All of this is completely absurd, but the film treats this not with Campellian importance or with winking-camp, but rather with a matter-of-fact acceptance. The actors deal with their world-saving (or world-killing) business as if it were just a normal pain-in-the-butt profession. And the dialogue is full of genuine wit and moments where the characters just talk to each other. The interplay between Cage and Baruchul is genuinely engaging and always amusing. They certainly don’t become friends in any traditional sense, and they don’t even particularly like each other for most of the running time, but they simply accept that they need each other to fulfill their respective destinies. The tone is low-key comedic throughout, and there are several laugh-out-loud lines (including a rare Star Wars joke that actually scores). Also helping things is a genuine attempt to ground the sorcery in actual scientific terms, altough the film falters slightly by stating that Dave’s mastery of physics is some kind of genetic result of his magical destiny, rather than his genuine scientific interest and/or work ethic. Still, for the youngest audience members, the film’s ‘science is cool’ message will come through loud and clear.

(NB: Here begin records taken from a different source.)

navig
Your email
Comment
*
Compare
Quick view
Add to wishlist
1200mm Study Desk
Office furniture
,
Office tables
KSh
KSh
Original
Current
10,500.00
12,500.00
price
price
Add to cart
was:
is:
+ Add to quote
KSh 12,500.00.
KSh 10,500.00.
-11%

Ironically, despite the $150 million worth of special effects, it is the character relationships that makes this movie work as well as it does. The mentor/student relationship between Cage and Baruchul is counter-balanced by the evil Horvath recruiting the egotistical Drake Stone (Toby Kobbell), a wizard who actually moonlights as a famous stage illusionist. It’s an underdeveloped idea (why would Stone want to destroy a world where he enjoys such fortune and glory?), but Kobbell makes a surprisingly winning henchman. The romantic subplot between Barachul and Theresa Palmer is more effective than expected. While Palmer does basically play the ‘token love interest’, she is shown to have a life of her own outside of the various adventures she gets caught up in. And while she does spend a moment or two in peril (the first such moment is played for laughs), the screenplay refuses to let her be frazzled by it, and she plays a key proactive role in the climax. But the romance itself works because the two characters are allowed to actually converse with each other. While they have known each other since the fourth grade, they have both pretty much forgotten each other until a chance present-day reunion ten years later, which adds a token realism to their new-found friendship.